(Pastor Amen has spent time in past newsletters, Bible Studies, and other discussions on offering the Lord’s Supper each week. Beginning Reformation Sunday, Oct. 25, 2015 the Lord’s Supper will be offered at each Divine Service.)
“After all, the chief purpose of all ceremonies to teach the people what they need to know about Christ.” (AC xxiv:3)
So often Christian worship is thought of as our service to God and what we can do for him. The beating heart of Christian worship comes in receiving the gifts of our Lord in His Word and Sacraments, as He comes to us to give us Himself for the forgiveness of sins.
Following Pentecost, we learn that the Church “devoted themselves to the apostles’ teaching and to the fellowship, to the breaking of bread and to prayer” (Acts 2:42). From this verse, we see a brief description of the religious life of the first Christian congregation. The Greek word for “devoted” means a persistent and faithful devotion in something. The Church was not only devoted to the preaching of God’s Word “the apostle’s teaching or doctrine” but they were equally devoted to the Lord’s Supper (the breaking of bread).
At the heart of the early Christian’s fellowship with God and with one another was this treasure of Word and Sacrament. The preaching of the apostles and the reception of Christ’s body and blood went hand and hand. The early church always had sermon and supper together. The Lord’s Supper is the climax of the sermon. The two go hand in hand.

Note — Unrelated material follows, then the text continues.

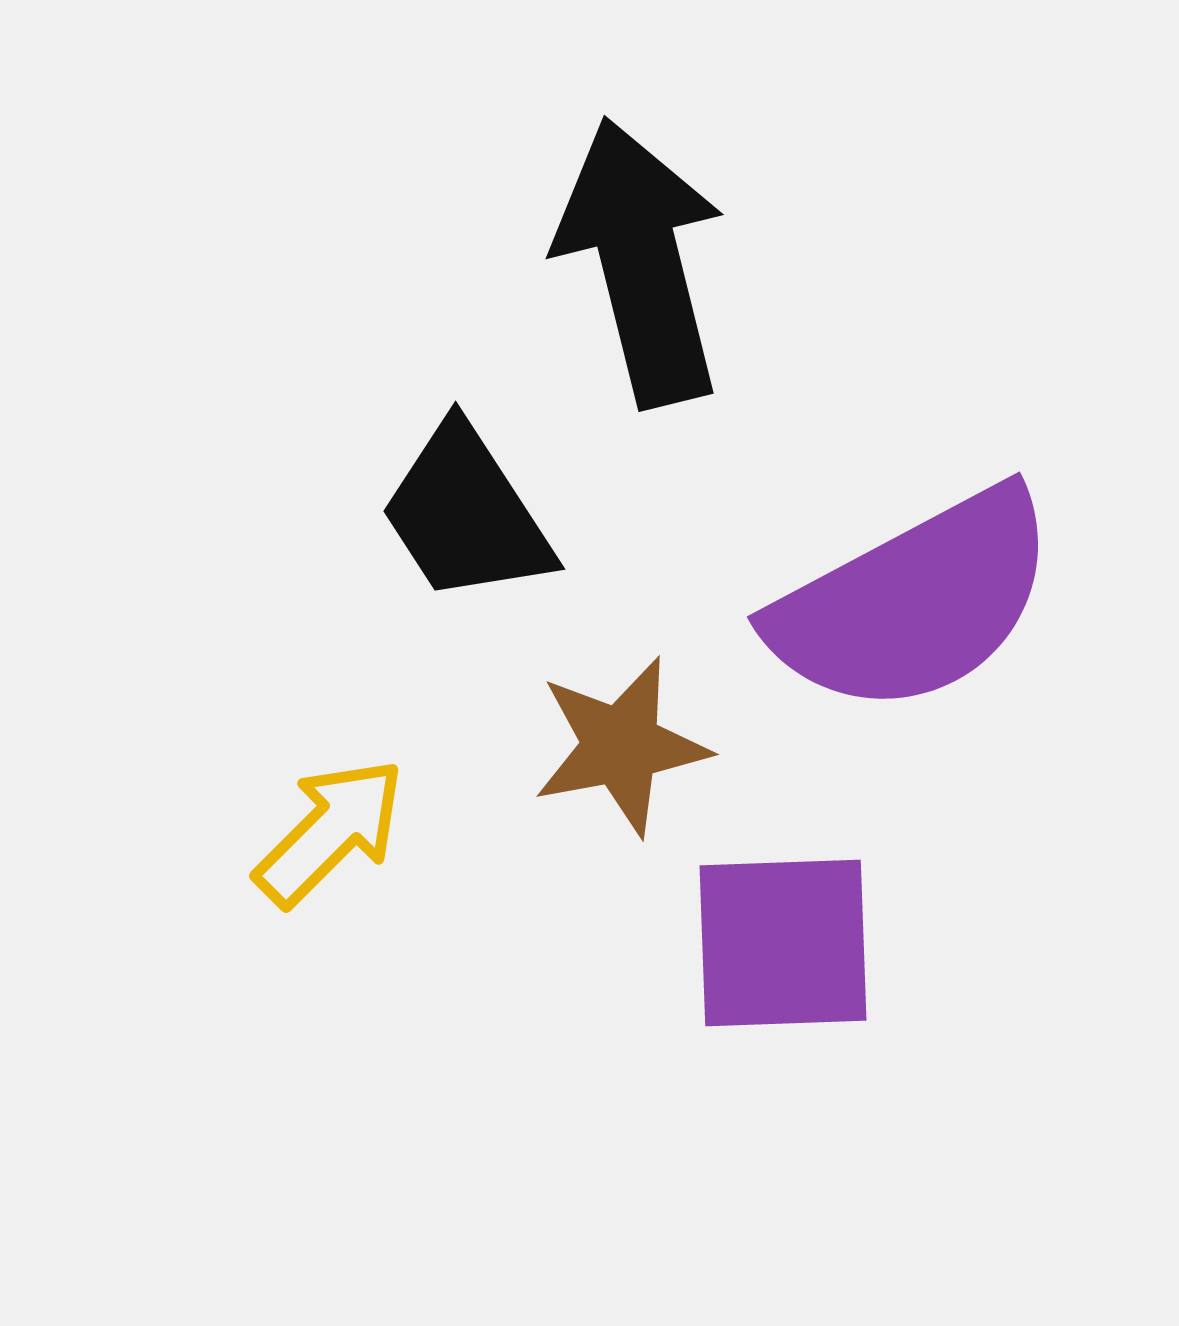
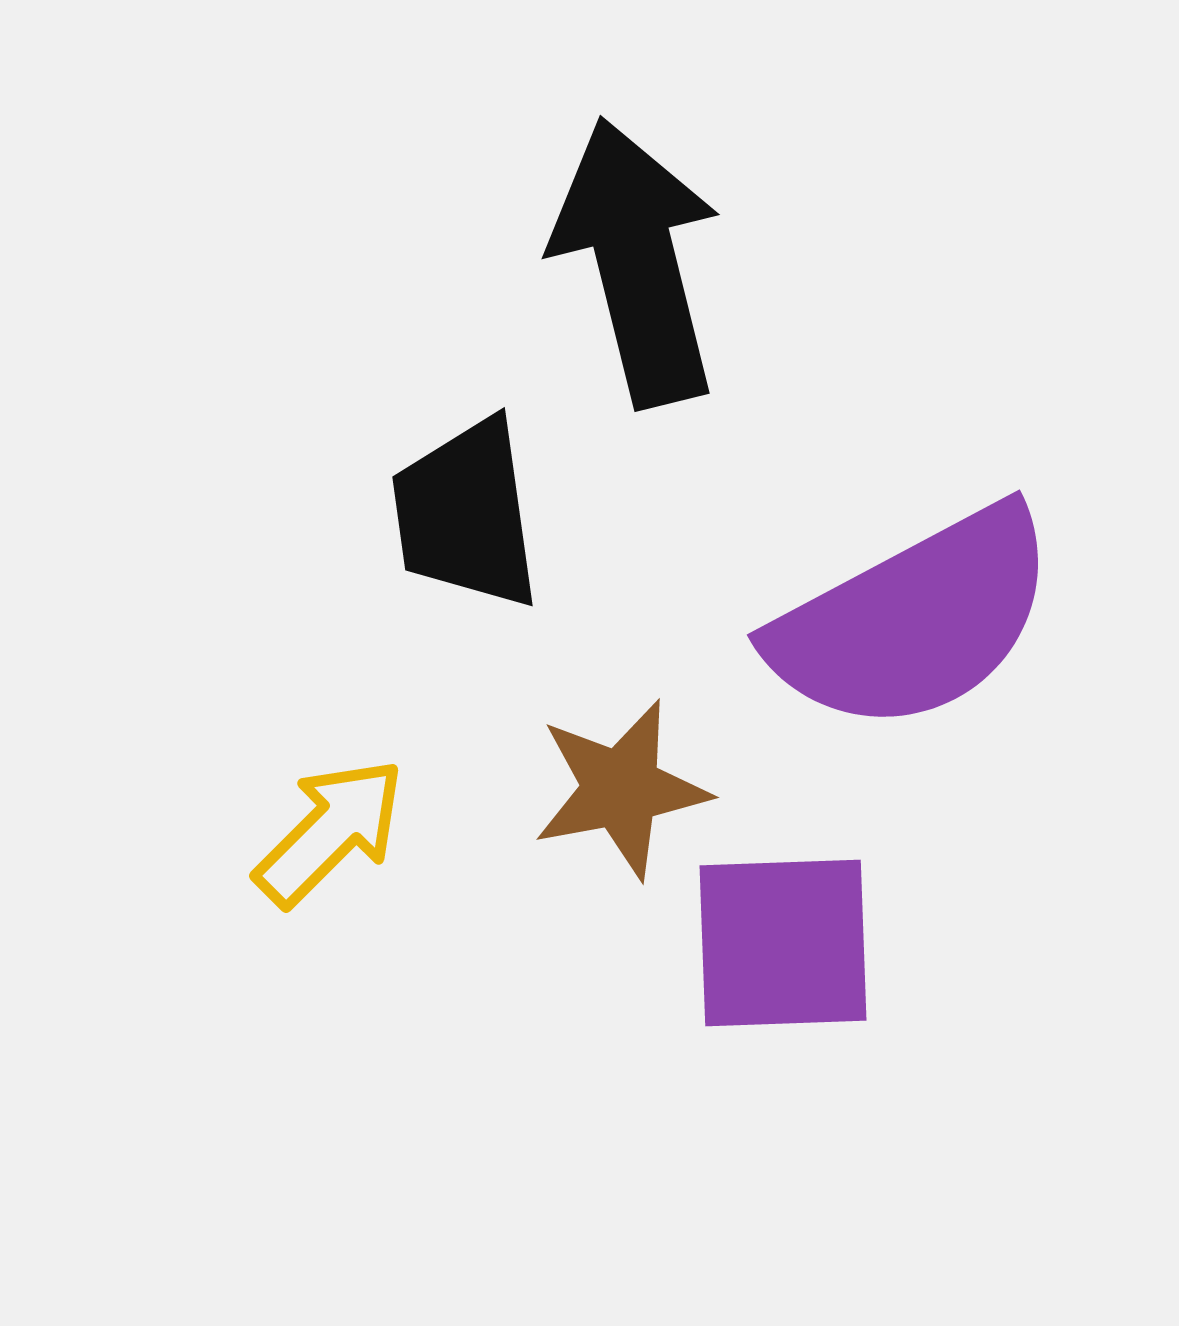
black arrow: moved 4 px left
black trapezoid: rotated 25 degrees clockwise
purple semicircle: moved 18 px down
brown star: moved 43 px down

In the introduction to the Small Catechism, Luther writes, “Our preaching should…be such that of their own accord and without our command, people will desire the Sacrament and, as it were, press us pastors to administer it to them…. For Christ did not say, “Omit this” or “despise this”, but “This do, as often as you drink it,” etc. He most certainly wants it done and does not want it left undone and despised. “This do”…only emphasizes clearly the benefit, need, usefulness, and blessing connected with the Sacrament, and also the harm and danger of neglecting it.” So, the weekly opportunity to commune was central to the reforms Luther made as he sought to return to the worship practice of the Scriptures and the early church.
In answer to the Roman charge that Lutherans had abandoned the Christian faith and sacraments, Philip Melanchthon writes in the Apology of the Augsburg Confession, “In our churches Mass is celebrated every Sunday and on other festivals, when the Sacrament is offered to those who wish for it” (Apology p. XXIV).
Luther says in the Small Catechism that the chief benefit of this sacrament is the forgiveness of sins. He writes, “For where there is forgiveness of sins, there is also life and salvation.” He also writes in the Large Catechism, “In this sacrament [Christ] offers all the treasure he brought from heaven for us, to which he most graciously invites us…” He also writes, “We must never regard the Sacrament as a harmful thing from which we should flee, but as a pure, wholesome, soothing medicine which aids and quickens us in both soul and body.”
In this gift, the Lord of the Church comes to His holy bride to feed her the Bread of Life. Here, the Good Shepherd comes to restore the souls of His sheep. In the face of temptations and trials that face us each week, in sickness and suffering, amid pressures and pain, facing disappointment and death in this sinful world, the risen Christ comes into our midst with pure, wholesome, soothing medicine. From the altar, He gives us food for our journey to heaven. The Sacrament of the Altar is not a footnote in an article, but the Holy Supper is the Church’s heartbeat. Along with the preached Gospel, it is what keeps the Church alive.